Katie Holmes is a ‘plastic’ robot who “can’t sing for sh*t.”

That’s the shockingly bitter accusation Tori Spelling makes about the actress, a former friend, in her new no-holds-barred book, Spelling It Like It Is.

Spelling and Holmes first met years ago, when Holmes was on "Dawson’s Creek" and Spelling was still on "90210."

“A friend of mine at the time did a movie with her, "Teaching Mrs. Tingle,"” Spelling explains, and soon the group decided to get together for drinks at Trader Vic’s restaurant and bar in Los Angeles.

“"Dawson’s Creek" Katie was exactly what you’d expect,” Spelling writes. “She was wearing jeans and a tank top. Her hair was down. She was shy but engaging, and altogether pretty adorable.”

Flash forward several years and Spelling was waiting to meet with vocal coach Eric Vetro for her new TV movie "The Mistletones."

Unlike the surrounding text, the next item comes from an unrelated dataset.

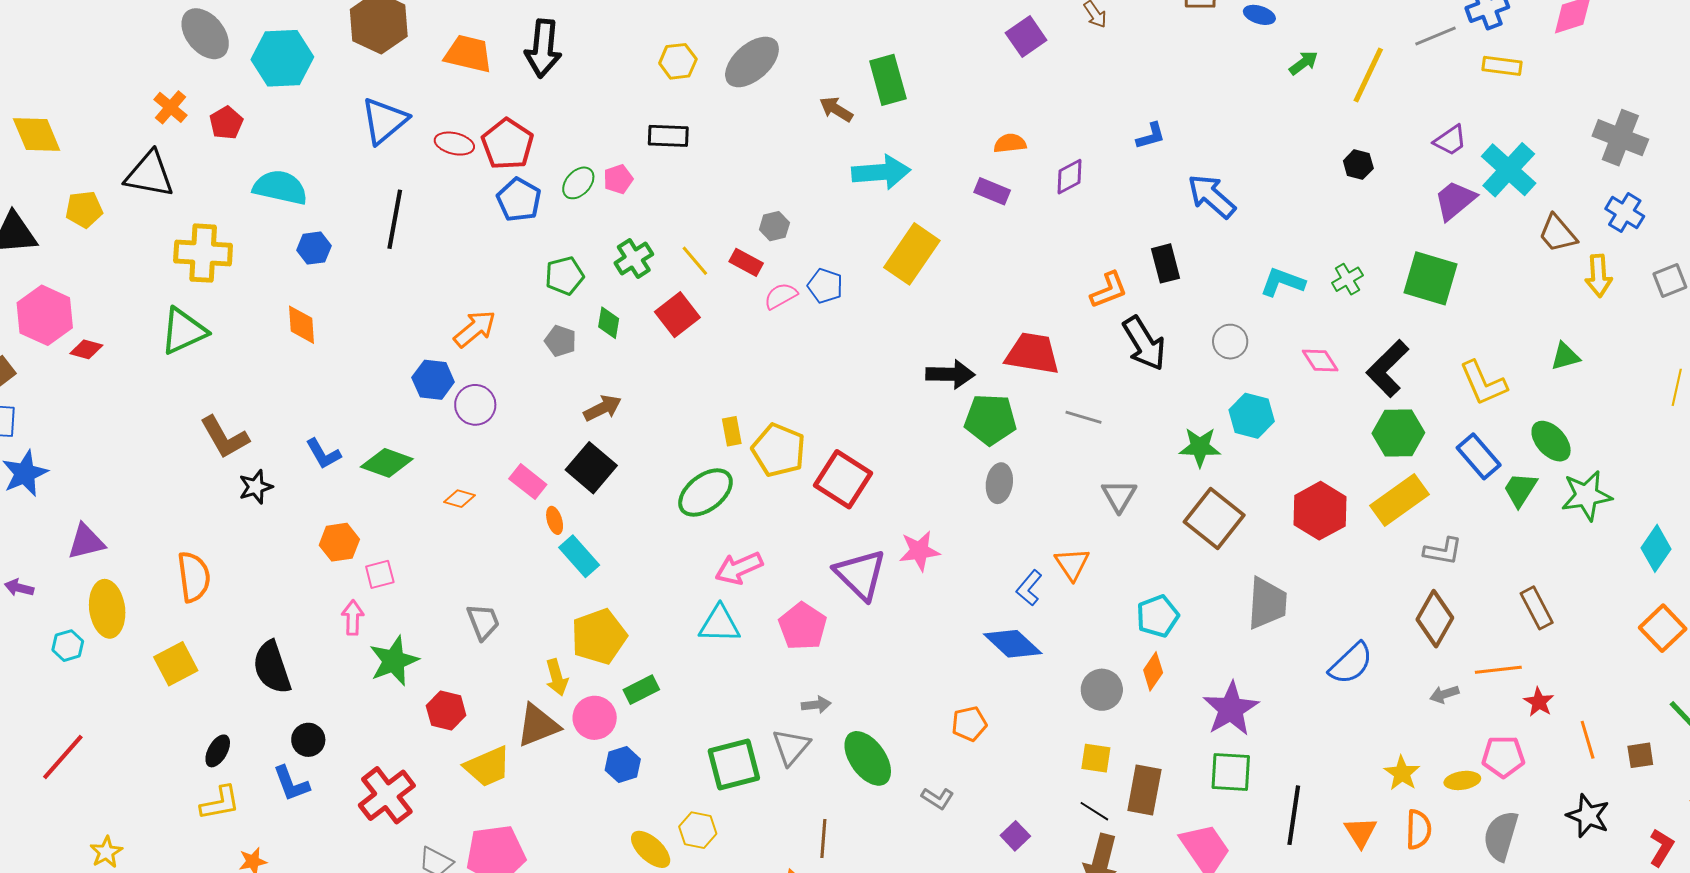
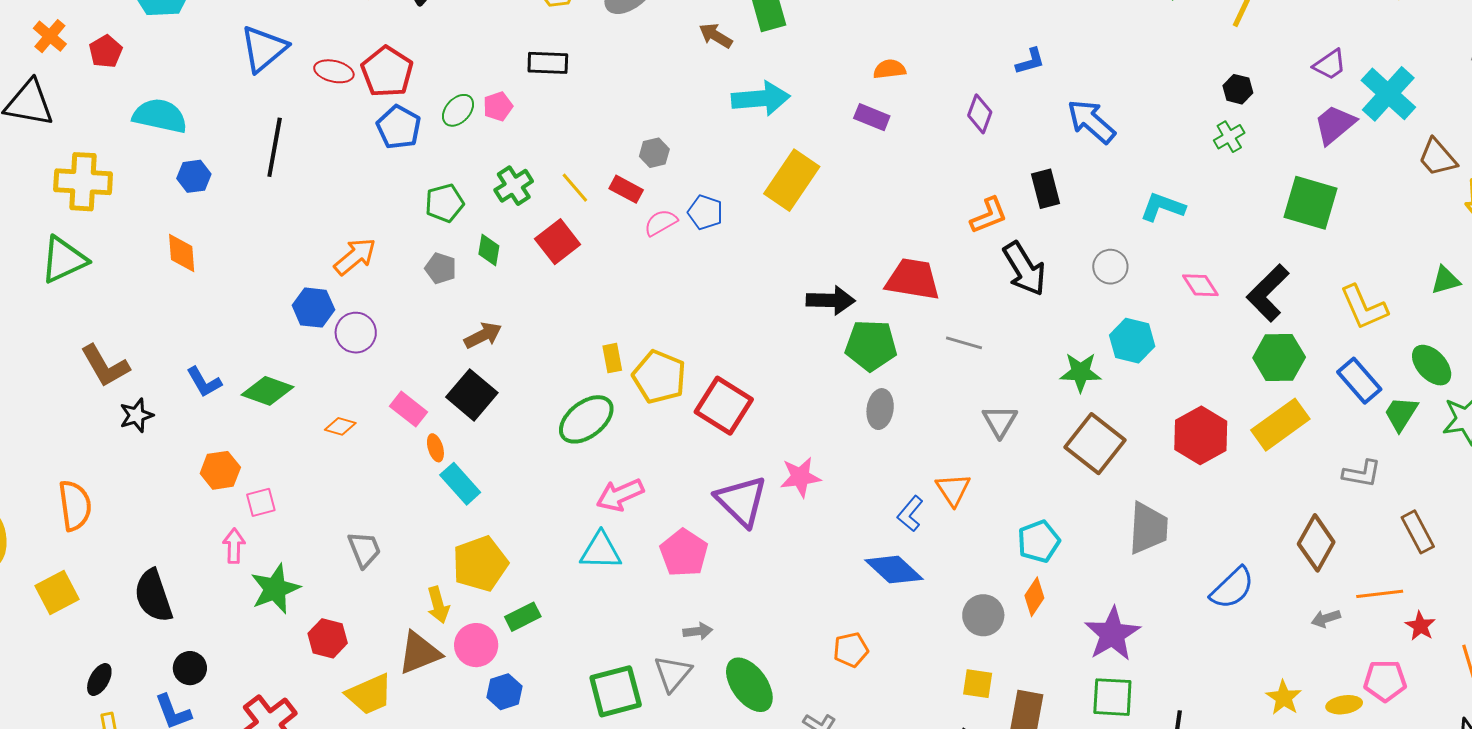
purple diamond: (1070, 177) -> (980, 114), moved, turned -42
green cross: (1347, 279) -> (1229, 137), moved
gray L-shape: (1443, 551) -> (1362, 474), moved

She writes, “as I sat waiting outside his music room, I heard his prior appointment working with him in the other room. It was some actress singing horribly off-key … That made me feel better. I heard him say good-bye and then the actress walked out of the room. It was Katie Holmes.”

Holmes stopped to say hi, as Spelling writes: “I didn’t know whether we should hug or shake hands. But the signal from her was immediately clear: Don’t even come close. I instantly got nervous. We clearly weren’t going to catch up on the last ten years. And we certainly weren’t going to talk about her husband, Tom Cruise.

So instead, Spelling says, she pulled out “the mommy card,” complimenting Holmes on her daughter, Suri and telling Holmes she had kids her own age.

Holmes didn’t bite, responding “Oh, do you?” Spelling claims.

“Then I was annoyed,” she writes.

“Come on. Okay, I know your’e busy. But you’re in the public eye. Don’t tell me you don’t follow the tabloids. Don’t tell me you don’t know anything about other celebrities and their kids.”

“Then we stood there,” she says. “She was just plastic. In a perfectly polite way. … My pits were drenched. I never sweat. It was that awkward. I thought, I know you’re not a robot because you can’t sing for sh*t …”

Spelling continues, “As my anxiety faded, I just felt sorry for her. I hadn’t expected her to reminisce, but this was a totally different person from the girl I’d met at Trader Vic’s. I felt sad for her. Those paparazzi photos, the ones where she looks like she’s miserable but putting on a happy face? That’s what she looked like in person.”

“Not long after that encounter,” she says, “the news would break that she and Tom had split up.”